A Semantics-Based Method for Clustering of Chinese Web Search Results
Enterprise Information Systems
Taylor & Francis
Information explosion is a critical challenge to the development of modern information systems. In particular, when the application of an information system is over the Internet, the amount of information over the web has been increasing exponentially and rapidly. Search engines, such as Google and Baidu, are essential tools for people to find the information from the Internet. Valuable information, however, is still likely submerged in the ocean of search results from those tools.
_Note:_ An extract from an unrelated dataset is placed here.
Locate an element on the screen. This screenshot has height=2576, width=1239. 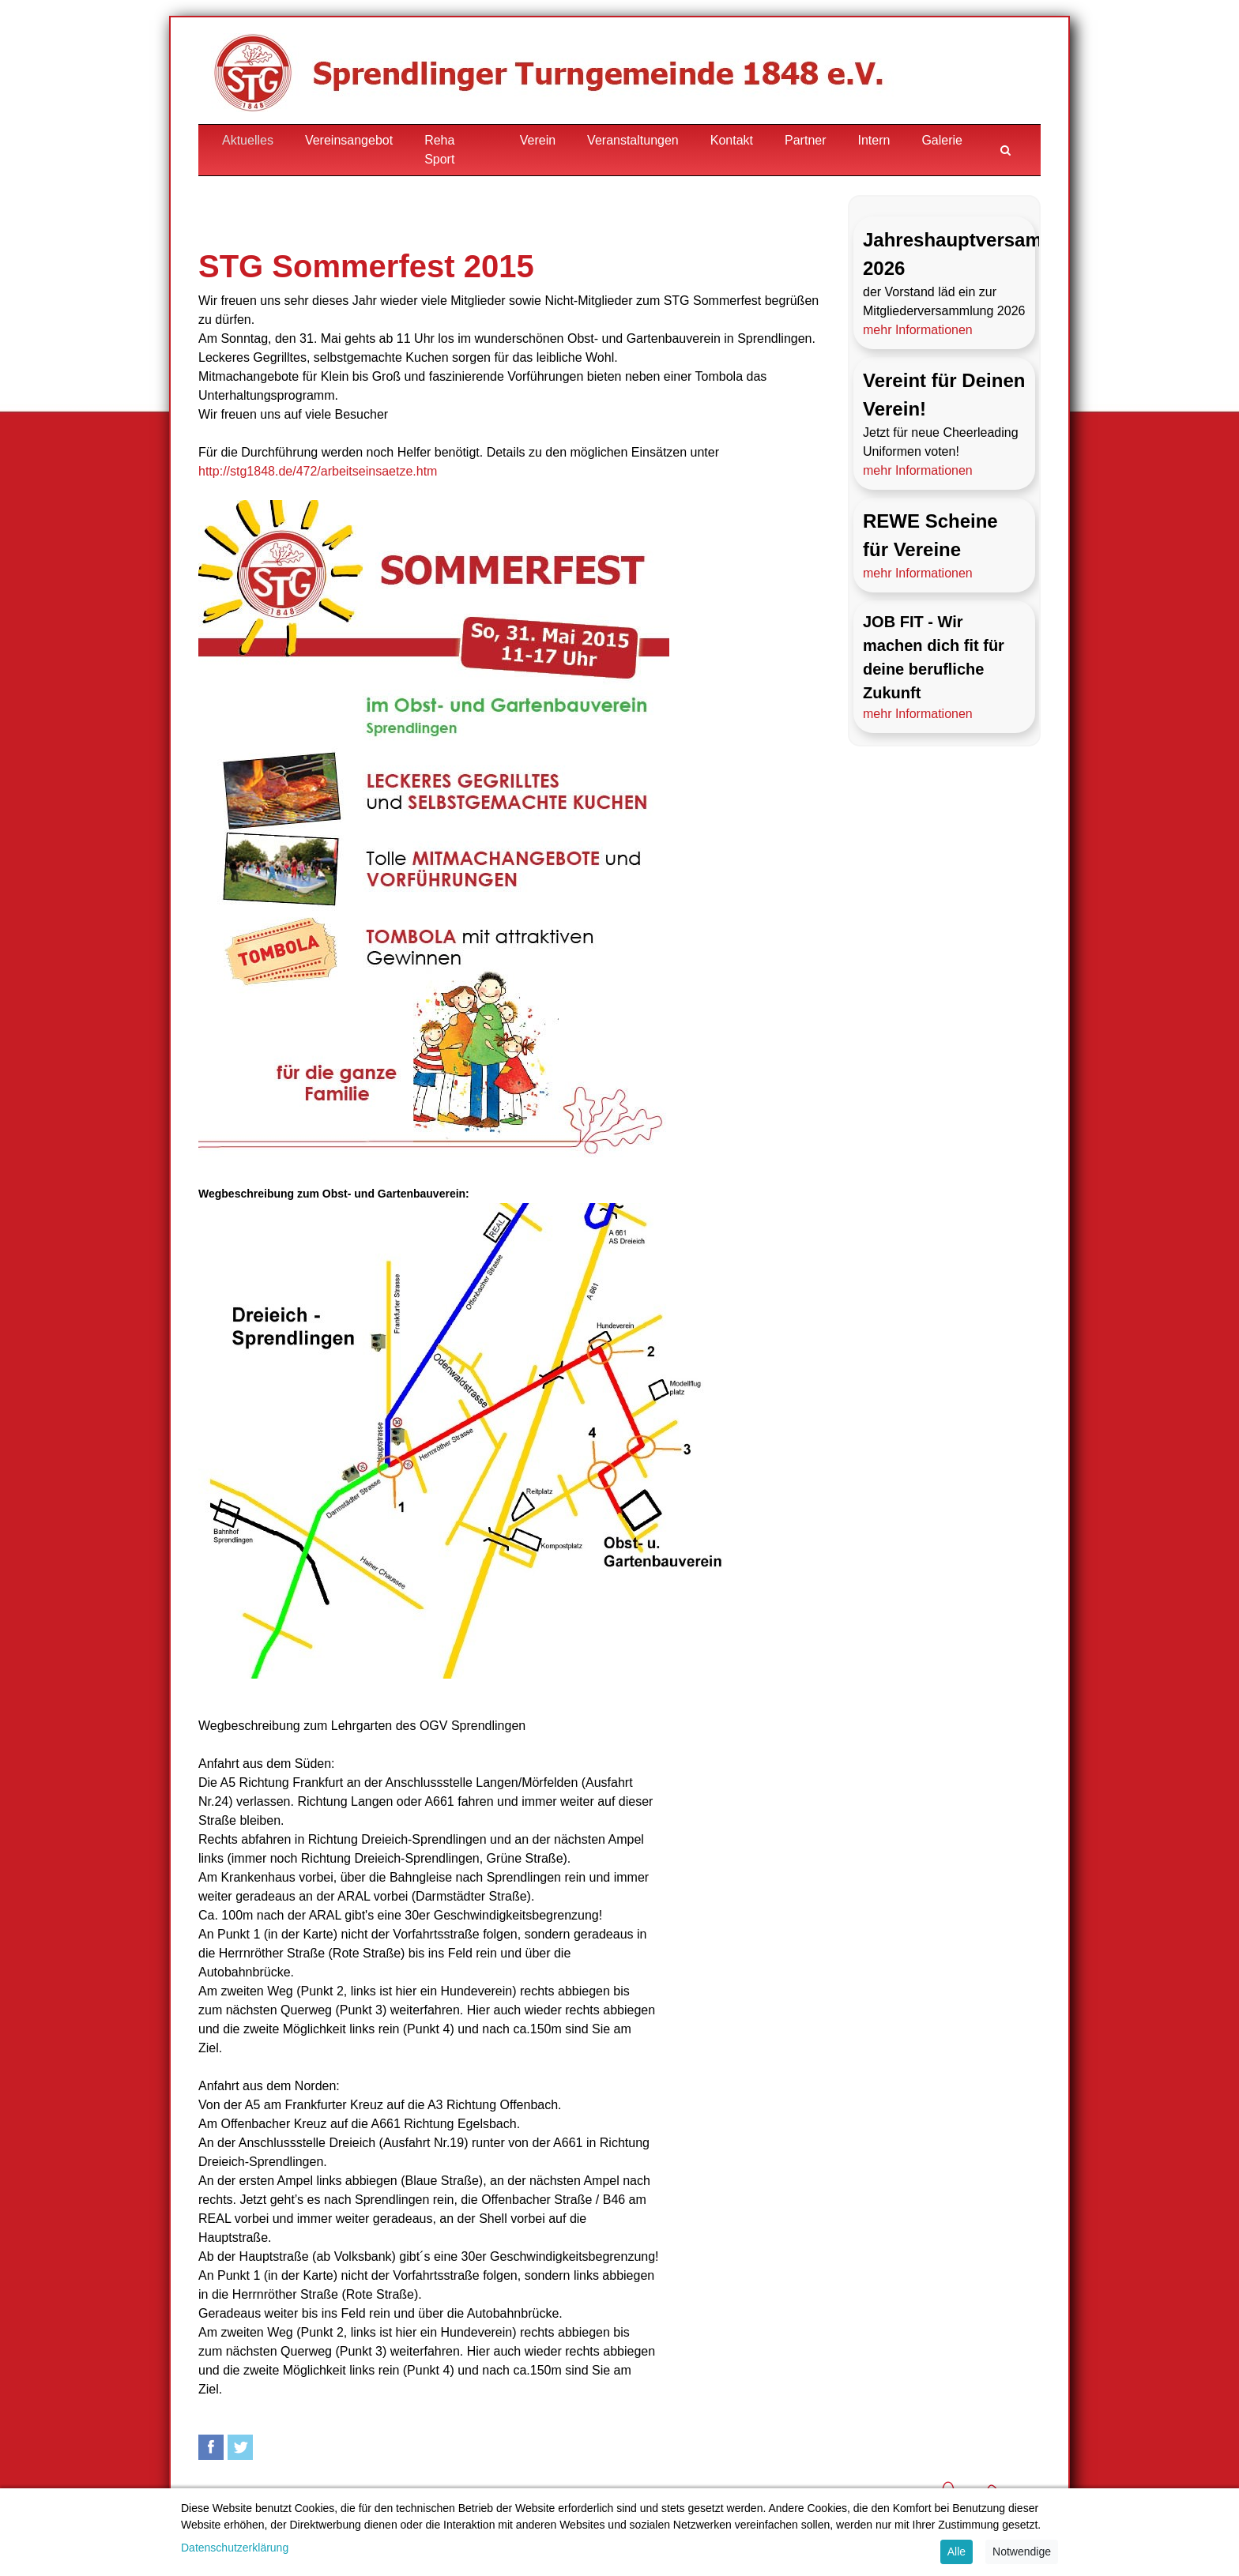
Verein [button] is located at coordinates (537, 140).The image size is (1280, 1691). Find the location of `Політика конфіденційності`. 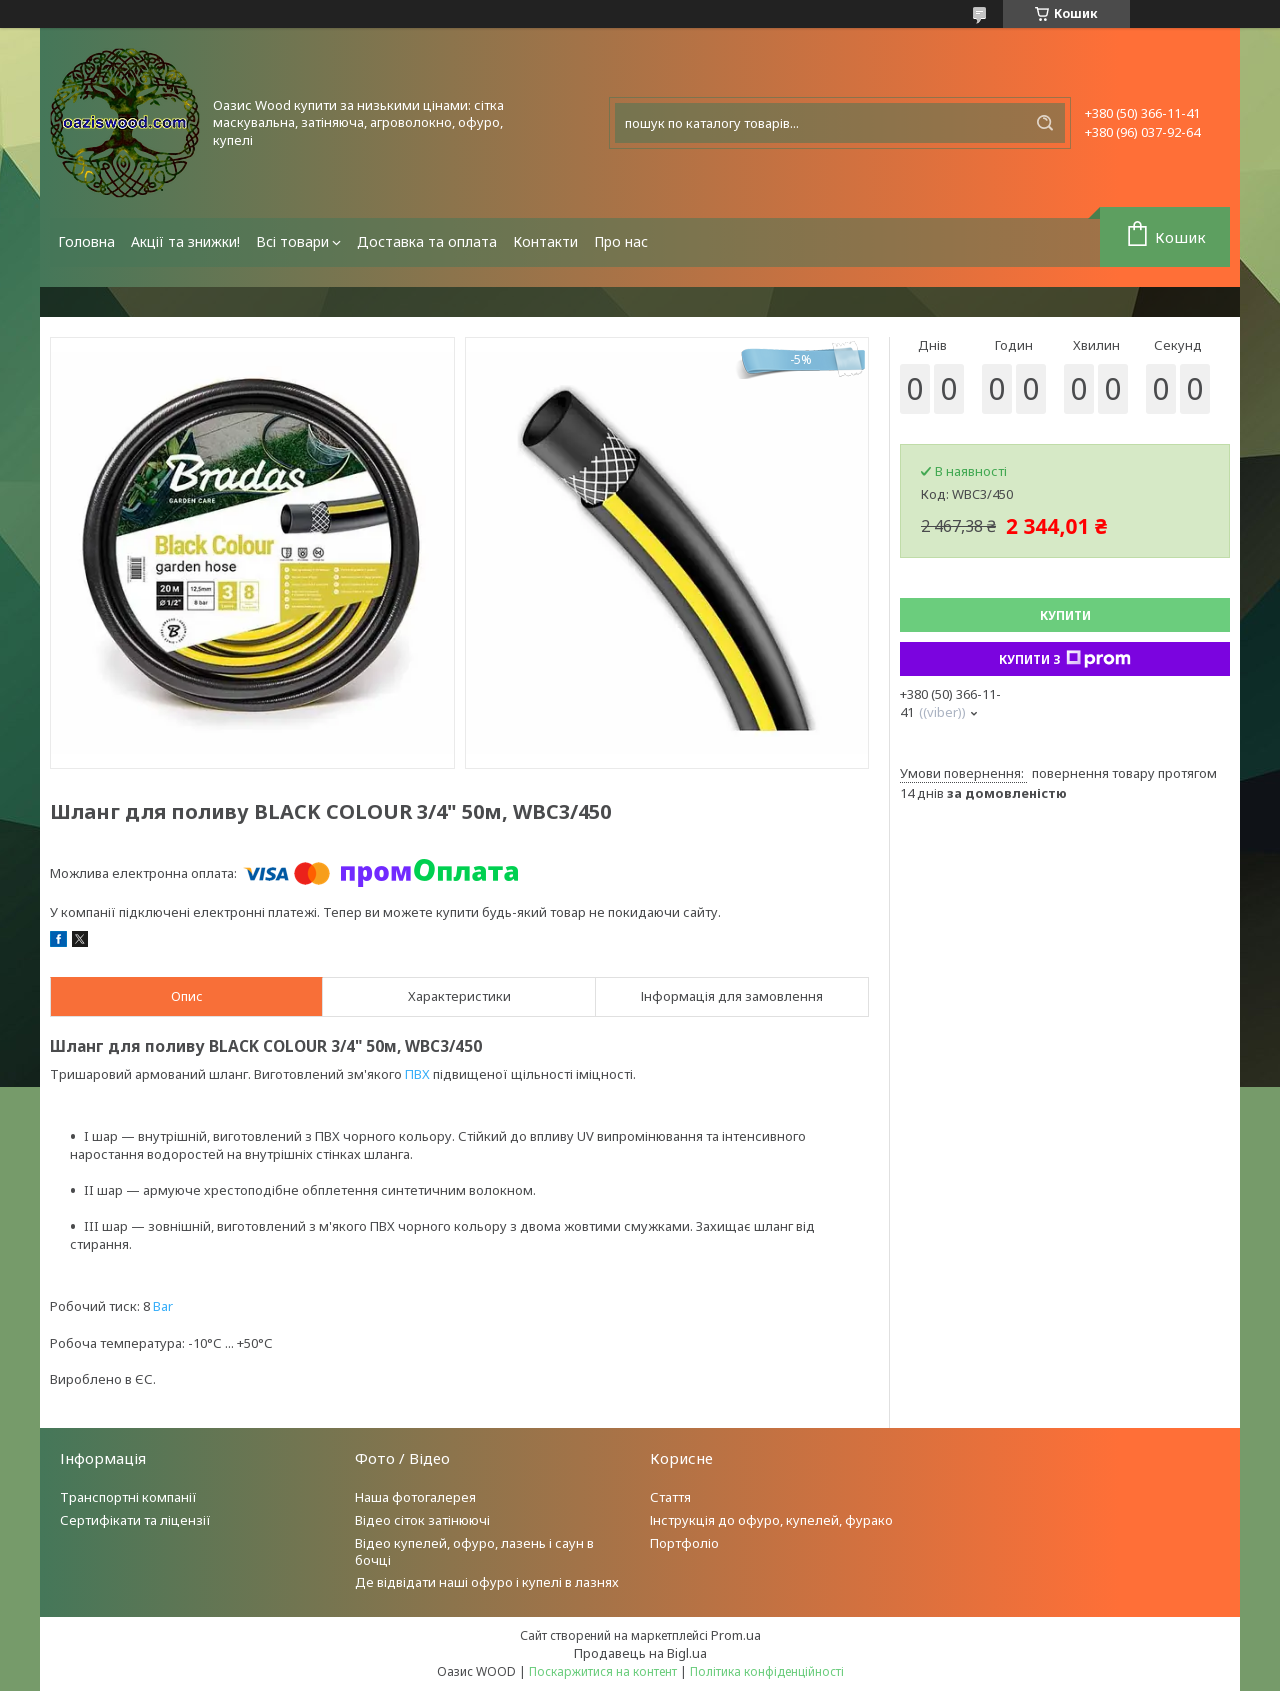

Політика конфіденційності is located at coordinates (767, 1671).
By clustering the results into different groups based on subjects automatically, a search engine with the clustering feature allows users to select most relevant results quickly. In this paper, we propose an online semantics-based method to cluster Chinese web search results. First, we employ the generalised suffix tree to extract the longest common substrings (LCSs) from search snippets. Second, we use the HowNet to calculate the similarities of the words derived from the LCSs, and extract the most representative features by constructing the vocabulary chain. Third, we construct a vector of text features and calculate snippets’ semantic similarities. Finally, we improve the Chameleon algorithm to cluster snippets. Extensive experimental results have shown that the proposed algorithm has outperformed over the suffix tree clustering method and other traditional clustering methods.
search engine, Chinese online semantic clustering, vocabulary chain, semantic similarity, Chameleon algorithm
Hui Zhang, Deqing Wang, Li Wang, Zhuming M. Bi, and Yong Chen (2014).
A Semantics-Based Method for Clustering of Chinese Web Search Results. Enterprise Information Systems.8 (1), 147-165. Taylor & Francis.